“So it is,” sighed Sid, with an inward smile, “that heaven leads us not into temptation.”

He did not seat himself at once, but walked the deck several turns, partly to reconnoitre the fair enemy, and partly with the heroic resolve of seeking out the deck steward and having his chair removed to a less perilous position. This extreme measure, however, struck him as both eccentric as well as cowardly, and the reconnaissance finally decided the matter. After all, the voyage so far had been dull enough, and his love for Rosamund surely called for no such fanatical self-denial.
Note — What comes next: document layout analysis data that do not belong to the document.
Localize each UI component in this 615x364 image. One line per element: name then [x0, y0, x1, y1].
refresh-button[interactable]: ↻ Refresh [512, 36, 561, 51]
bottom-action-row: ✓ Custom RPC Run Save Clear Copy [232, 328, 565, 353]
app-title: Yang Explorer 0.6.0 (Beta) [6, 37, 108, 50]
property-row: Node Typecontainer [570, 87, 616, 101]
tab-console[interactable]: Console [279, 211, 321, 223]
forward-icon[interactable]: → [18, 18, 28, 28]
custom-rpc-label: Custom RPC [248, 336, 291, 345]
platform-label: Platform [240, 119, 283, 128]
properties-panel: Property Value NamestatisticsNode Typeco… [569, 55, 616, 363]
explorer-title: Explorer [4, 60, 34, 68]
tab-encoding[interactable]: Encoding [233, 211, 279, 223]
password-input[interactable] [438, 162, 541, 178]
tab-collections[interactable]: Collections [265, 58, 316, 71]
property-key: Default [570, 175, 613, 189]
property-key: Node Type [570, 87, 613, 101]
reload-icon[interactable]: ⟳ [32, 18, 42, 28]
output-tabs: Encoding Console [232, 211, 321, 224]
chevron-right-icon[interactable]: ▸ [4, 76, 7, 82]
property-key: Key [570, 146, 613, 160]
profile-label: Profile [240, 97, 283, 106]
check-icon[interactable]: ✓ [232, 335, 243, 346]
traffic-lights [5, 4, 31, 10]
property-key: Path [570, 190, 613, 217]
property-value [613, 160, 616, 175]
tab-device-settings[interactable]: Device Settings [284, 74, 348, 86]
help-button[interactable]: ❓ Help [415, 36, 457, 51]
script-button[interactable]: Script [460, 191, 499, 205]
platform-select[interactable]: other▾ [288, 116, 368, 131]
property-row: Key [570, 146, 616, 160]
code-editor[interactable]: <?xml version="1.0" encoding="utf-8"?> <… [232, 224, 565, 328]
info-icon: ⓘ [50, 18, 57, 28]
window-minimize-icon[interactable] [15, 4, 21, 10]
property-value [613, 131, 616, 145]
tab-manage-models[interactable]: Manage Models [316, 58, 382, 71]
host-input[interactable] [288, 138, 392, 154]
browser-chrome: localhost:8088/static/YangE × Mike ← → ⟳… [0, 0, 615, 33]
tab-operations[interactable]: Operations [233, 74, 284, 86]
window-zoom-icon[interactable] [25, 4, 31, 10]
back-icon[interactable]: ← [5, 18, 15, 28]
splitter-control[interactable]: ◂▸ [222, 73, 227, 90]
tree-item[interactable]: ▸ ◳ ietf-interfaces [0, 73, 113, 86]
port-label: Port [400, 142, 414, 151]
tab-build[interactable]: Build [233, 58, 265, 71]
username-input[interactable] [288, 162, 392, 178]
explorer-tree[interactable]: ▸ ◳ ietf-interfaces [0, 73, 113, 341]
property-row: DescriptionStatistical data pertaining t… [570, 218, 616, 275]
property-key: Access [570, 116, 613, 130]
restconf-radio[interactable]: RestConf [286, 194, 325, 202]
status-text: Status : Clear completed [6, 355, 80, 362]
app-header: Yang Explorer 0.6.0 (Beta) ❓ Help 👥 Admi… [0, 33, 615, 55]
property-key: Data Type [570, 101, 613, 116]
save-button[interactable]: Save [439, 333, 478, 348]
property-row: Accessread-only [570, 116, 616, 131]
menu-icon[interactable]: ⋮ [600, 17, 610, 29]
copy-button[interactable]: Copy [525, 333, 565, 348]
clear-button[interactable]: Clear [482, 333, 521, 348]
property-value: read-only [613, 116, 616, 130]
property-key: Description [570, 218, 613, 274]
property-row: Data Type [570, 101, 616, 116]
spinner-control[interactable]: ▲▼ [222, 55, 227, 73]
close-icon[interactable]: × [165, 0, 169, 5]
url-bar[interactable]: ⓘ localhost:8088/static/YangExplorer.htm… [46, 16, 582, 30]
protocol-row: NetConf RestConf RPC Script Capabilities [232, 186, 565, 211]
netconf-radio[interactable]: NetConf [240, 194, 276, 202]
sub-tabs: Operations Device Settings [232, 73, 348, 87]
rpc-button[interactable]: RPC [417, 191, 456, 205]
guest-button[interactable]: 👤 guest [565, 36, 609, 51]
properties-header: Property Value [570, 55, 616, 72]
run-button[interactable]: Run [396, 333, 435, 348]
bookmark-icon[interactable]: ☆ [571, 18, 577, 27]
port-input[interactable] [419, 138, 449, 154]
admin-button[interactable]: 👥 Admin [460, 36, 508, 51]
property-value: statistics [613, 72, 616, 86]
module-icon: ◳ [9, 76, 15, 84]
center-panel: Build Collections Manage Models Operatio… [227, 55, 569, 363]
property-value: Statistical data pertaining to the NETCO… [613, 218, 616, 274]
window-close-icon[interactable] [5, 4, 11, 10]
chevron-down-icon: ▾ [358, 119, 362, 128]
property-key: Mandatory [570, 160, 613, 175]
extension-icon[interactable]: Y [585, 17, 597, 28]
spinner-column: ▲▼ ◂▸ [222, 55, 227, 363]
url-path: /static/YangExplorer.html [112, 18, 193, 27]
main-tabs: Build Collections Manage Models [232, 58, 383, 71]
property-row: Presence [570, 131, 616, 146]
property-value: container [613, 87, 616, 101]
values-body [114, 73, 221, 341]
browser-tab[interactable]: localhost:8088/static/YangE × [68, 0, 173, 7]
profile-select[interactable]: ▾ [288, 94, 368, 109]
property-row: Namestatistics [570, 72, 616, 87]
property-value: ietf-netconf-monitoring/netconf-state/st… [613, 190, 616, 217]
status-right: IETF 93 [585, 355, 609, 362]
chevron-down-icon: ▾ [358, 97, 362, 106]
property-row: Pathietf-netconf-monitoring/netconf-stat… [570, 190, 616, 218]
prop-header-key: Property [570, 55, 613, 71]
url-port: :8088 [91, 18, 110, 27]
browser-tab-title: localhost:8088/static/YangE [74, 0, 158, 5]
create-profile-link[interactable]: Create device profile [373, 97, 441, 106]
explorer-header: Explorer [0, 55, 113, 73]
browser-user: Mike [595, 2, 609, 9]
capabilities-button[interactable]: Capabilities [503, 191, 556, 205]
So presently he found himself seated by the side of the apparition, pleasantly enveloped in a delicate exhalation of violets, and luxuriously conscious of the proximity of a beautiful, breathing woman. For a while the first conventional reserves protected him. He took up his book and appeared absorbed in it. She, too, was reading. One of those modern novels sufficiently artistic and emotionally speculative to arouse one’s interest in the personality of its reader, and to afford a ready freemasonry of communication between strangers not unwilling to make each other’s acquaintance.
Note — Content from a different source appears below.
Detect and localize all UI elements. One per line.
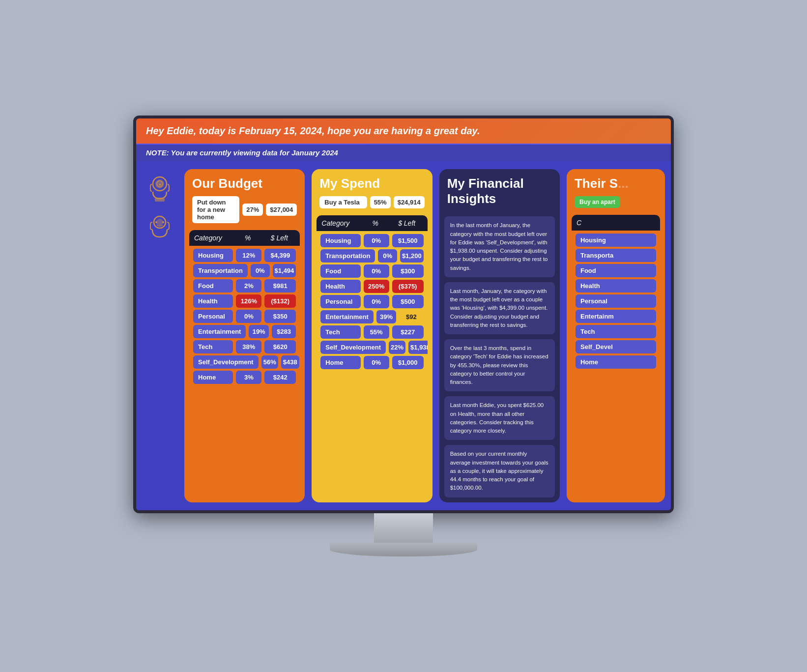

After a brief preoccupation with literature, both readers lost interest in their books at the same moment, and both, with a bored sigh, allowed them to decline upon their steamer-rug knees, with an artfully synchronised sympathy. Then their eyes met, and two of a kind recognised each other and smiled. Nature had created them fully equipped flirts. They only needed to look at each other to know it; and, straightway, headlong, with the good excuse of marine ennui upon them, they followed the law of their natures—Sid, however, with a strong brake on, a restraint, which, with the comprehension of sorceresses, his companion felt and interpreted, and inwardly resolved to overcome.

“Strange, how everything is a bore at sea! even the most interesting book,” said the siren.

“Even the sea,” assented Sid.

“Have you really the courage to say that you think the sea ridiculously overrated?”

Sid had.

“I love courage,” she answered, looking at him in a laughing, challenging way.

“You necessitate it,” was the answer, according to the eternal formula; and so the sea began to be less of a bore, and continued being less and less so each succeeding day, till the last evening of the voyage had come.